Below is how I create those weights, which works:

#Is False when rating is 0 because I want to exclude those
ratings_aux = ratings > 0

co_rated_aux = np.zeros((ratings.shape[0], ratings.shape[0]))
co_rated = co_rated_aux.copy()

for row in xrange(co_rated.shape[0]):
    for clmn in xrange(co_rated.shape[1]):
        #If both are True, sum them
        co_rated_aux[row,clmn] = np.sum((ratings_aux[row,:] == ratings_aux[clmn,:]) & (ratings_aux[row,:] != False) & (ratings_aux[clmn,:] != False))
        if co_rated_aux[row,clmn] <= 3:
            co_rated[row,clmn] = co_rated_aux[row,clmn]/float(3)
        else:
            co_rated[row,clmn] = 1

Here you can see the number of co-rated items: (for example, first and second user have rated three same items)

print co_rated_aux

[[ 4.  3.  2.  4.]
 [ 3.  4.  3.  3.]
 [ 2.  3.  3.  2.]
 [ 4.  3.  2.  4.]]

And the final weights: (if the two users have more than 3 co-rated items, similarity measure will remain unchanged. If less, then the measure will be decreased)

print co_rated

[[ 1.          1.          0.66666667  1.        ]
 [ 1.          1.          1.          1.        ]
 [ 0.66666667  1.          1.          0.66666667]
 [ 1.          1.          0.66666667  1.        ]]

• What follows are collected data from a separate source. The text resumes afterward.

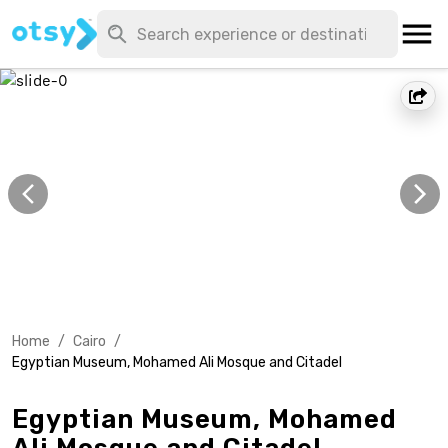
Home
/
Cairo
/
Egyptian Museum, Mohamed Ali Mosque and Citadel
Egyptian Museum, Mohamed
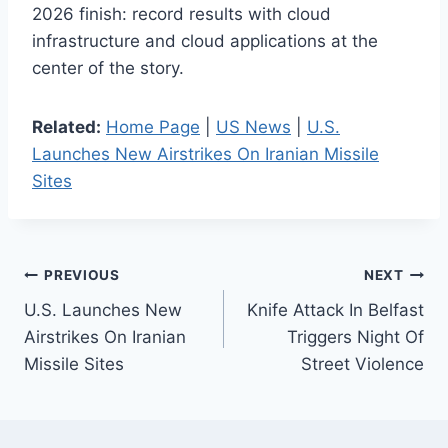
2026 finish: record results with cloud
infrastructure and cloud applications at the
center of the story.
Related:
Home Page
|
US News
|
U.S.
Launches New Airstrikes On Iranian Missile
Sites
Post
PREVIOUS
NEXT
U.S. Launches New
Knife Attack In Belfast
navigation
Airstrikes On Iranian
Triggers Night Of
Missile Sites
Street Violence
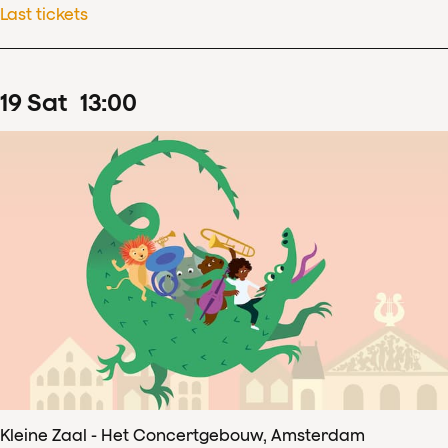
Last tickets
19
Sat
13
:
00
Kleine Zaal - Het Concertgebouw, Amsterdam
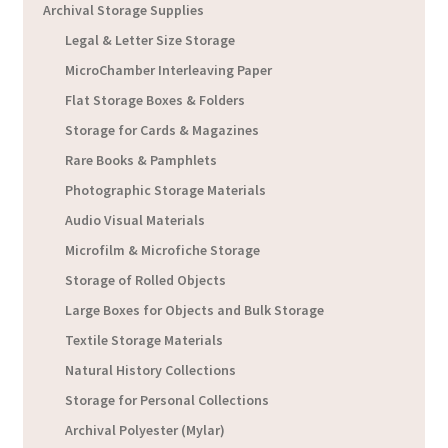
Archival Storage Supplies
Legal & Letter Size Storage
MicroChamber Interleaving Paper
Flat Storage Boxes & Folders
Storage for Cards & Magazines
Rare Books & Pamphlets
Photographic Storage Materials
Audio Visual Materials
Microfilm & Microfiche Storage
Storage of Rolled Objects
Large Boxes for Objects and Bulk Storage
Textile Storage Materials
Natural History Collections
Storage for Personal Collections
Archival Polyester (Mylar)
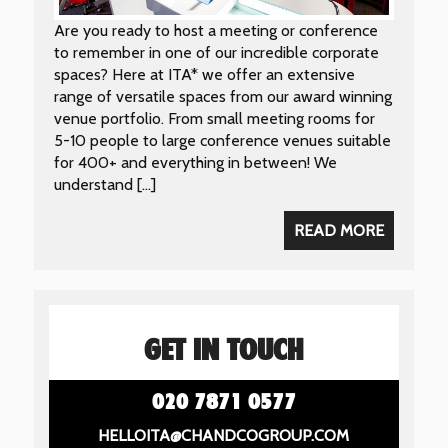
Are you ready to host a meeting or conference
to remember in one of our incredible corporate
spaces? Here at ITA* we offer an extensive
range of versatile spaces from our award winning
venue portfolio. From small meeting rooms for
5-10 people to large conference venues suitable
for 400+ and everything in between! We
understand […]
READ MORE
GET IN TOUCH
020 7871 0577
HELLOITA@CHANDCOGROUP.COM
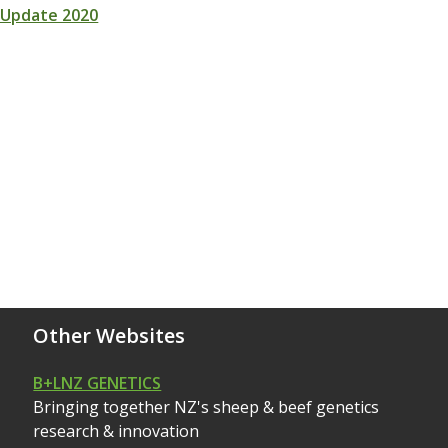
 Update 2020
Other Websites
B+LNZ GENETICS
Bringing together NZ's sheep & beef genetics
research & innovation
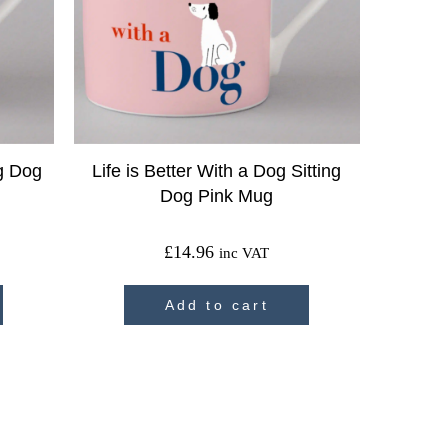
ig Dog
Life is Better With a Dog Sitting
Dog Pink Mug
£
14.96
inc VAT
Add to cart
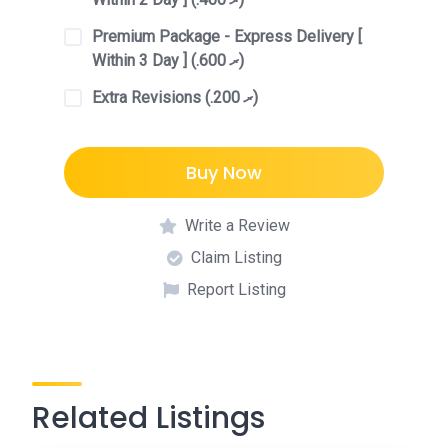
Premium Package - Express Delivery [
Within 3 Day ] (.ރ 600)
Extra Revisions (.ރ 200)
Buy Now
Write a Review
Claim Listing
Report Listing
Related Listings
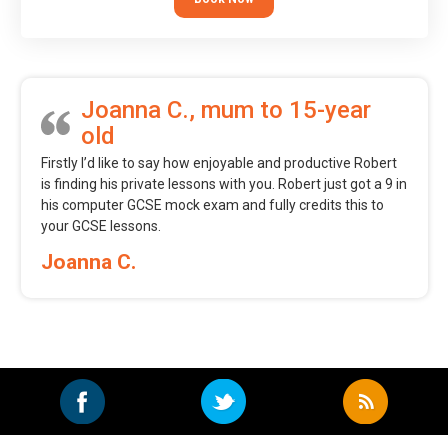
Joanna C., mum to 15-year
old
Firstly I’d like to say how enjoyable and productive Robert
is finding his private lessons with you. Robert just got a 9 in
his computer GCSE mock exam and fully credits this to
your GCSE lessons.
Joanna C.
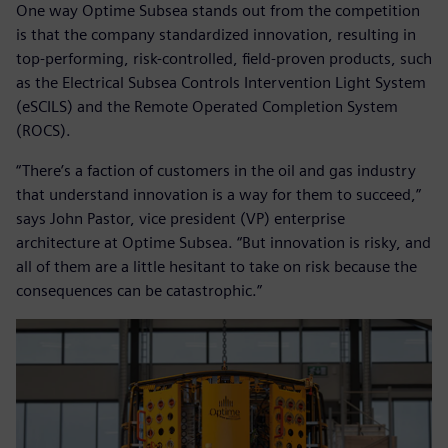
One way Optime Subsea stands out from the competition
is that the company standardized innovation, resulting in
top-performing, risk-controlled, field-proven products, such
as the Electrical Subsea Controls Intervention Light System
(eSCILS) and the Remote Operated Completion System
(ROCS).
“There’s a faction of customers in the oil and gas industry
that understand innovation is a way for them to succeed,”
says John Pastor, vice president (VP) enterprise
architecture at Optime Subsea. “But innovation is risky, and
all of them are a little hesitant to take on risk because the
consequences can be catastrophic.”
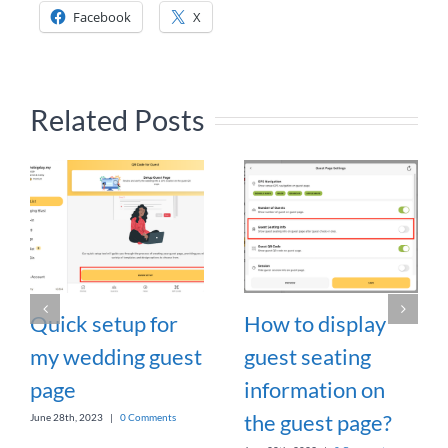
Facebook
X
Related Posts
Quick setup for
How to display
my wedding guest
guest seating
page
information on
the guest page?
June 28th, 2023
|
0 Comments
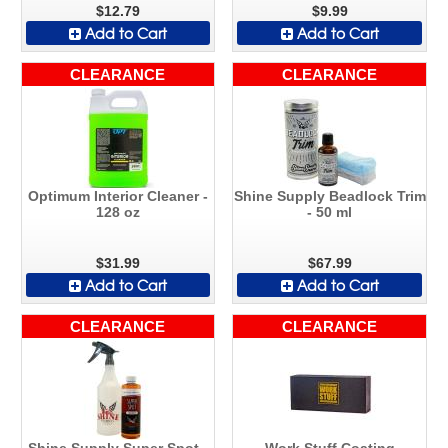
$12.79
$9.99
Add to Cart
Add to Cart
CLEARANCE
CLEARANCE
Optimum Interior Cleaner -
Shine Supply Beadlock Trim
128 oz
- 50 ml
$31.99
$67.99
Add to Cart
Add to Cart
CLEARANCE
CLEARANCE
Shine Supply Super Spot -
Work Stuff Coating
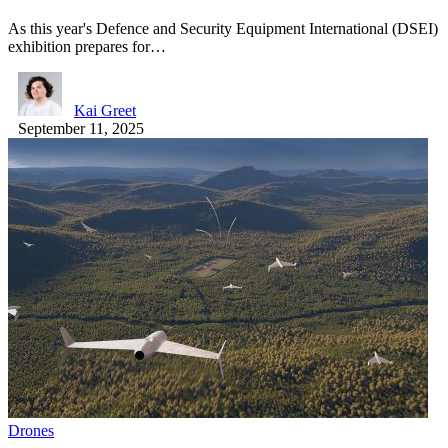
As this year's Defence and Security Equipment International (DSEI)
exhibition prepares for…
Kai Greet
September 11, 2025
Drones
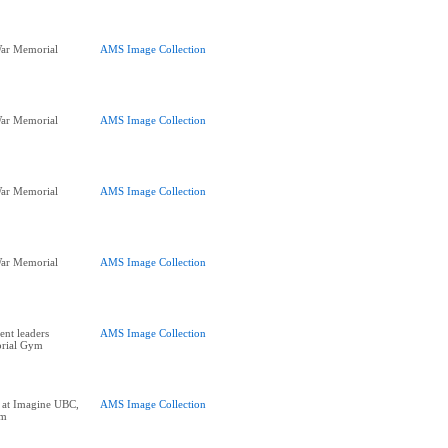
ar Memorial
AMS Image Collection
ar Memorial
AMS Image Collection
ar Memorial
AMS Image Collection
ar Memorial
AMS Image Collection
nt leaders
AMS Image Collection
orial Gym
at Imagine UBC,
AMS Image Collection
ym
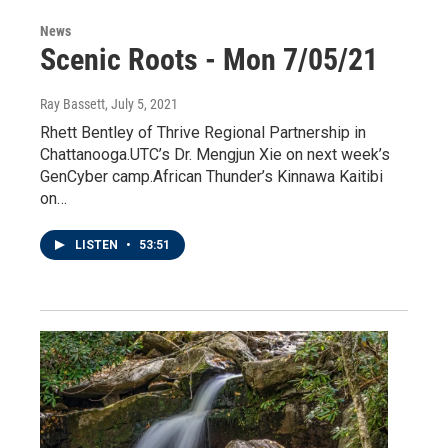
News
Scenic Roots - Mon 7/05/21
Ray Bassett
, July 5, 2021
Rhett Bentley of Thrive Regional Partnership in
Chattanooga.UTC’s Dr. Mengjun Xie on next week’s
GenCyber camp.African Thunder’s Kinnawa Kaitibi
on…
LISTEN
•
53:51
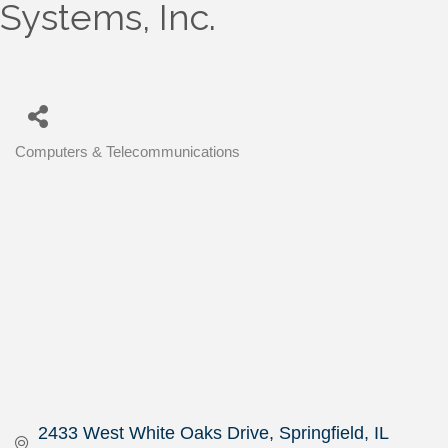
Systems, Inc.
Computers & Telecommunications
Categories
2433 West White Oaks Drive
Springfield
IL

However, this calculation is quite ugly and will be very slow with bigger arrays. I was trying to get rid of the for loops using only vector operations, but I really do not know how.

I will be happy for any suggestions.


Solution

  • One vectorized approach would be with broadcasting (watch out for memory usage though, but being booelan arrays would be comparatively less heavy on RAM) -

    mask = ratings_aux[None,:,:] == ratings_aux[:,None,:]
    mask &= (ratings_aux != False)[None,:,:] & (ratings_aux != False)[:,None,:]
    co_rated_aux_out = mask.sum(2) # or np.count_nonzero(mask,axis=2)
    co_rated_out = np.where(co_rated_aux_out <=3, co_rated_aux_out/3.0,1)
    

    Basically with the first two steps, we are keeping the last axis aligned and "spreading-out" the first axis from the input array against itself for element-wise comparisons. This gives us a 3D array at each of those two steps. This "spreading-out" is in accordance with rules of broadcasting after we have introduced singleton dimensions/axes with np.newaxis/None in each of those two versions of the input array.

    A closer look reveals that, since we are already checking for equality at the first step, we can skip the second item in the second step, like so -

    mask &= (ratings_aux != False)[None,:,:]
    

    Again, ratings_aux is a boolean array. So, ratings_aux != False would be essentially the true elements, that's the array itself. So, further improvement there -

    mask &= ratings_aux[None,:,:]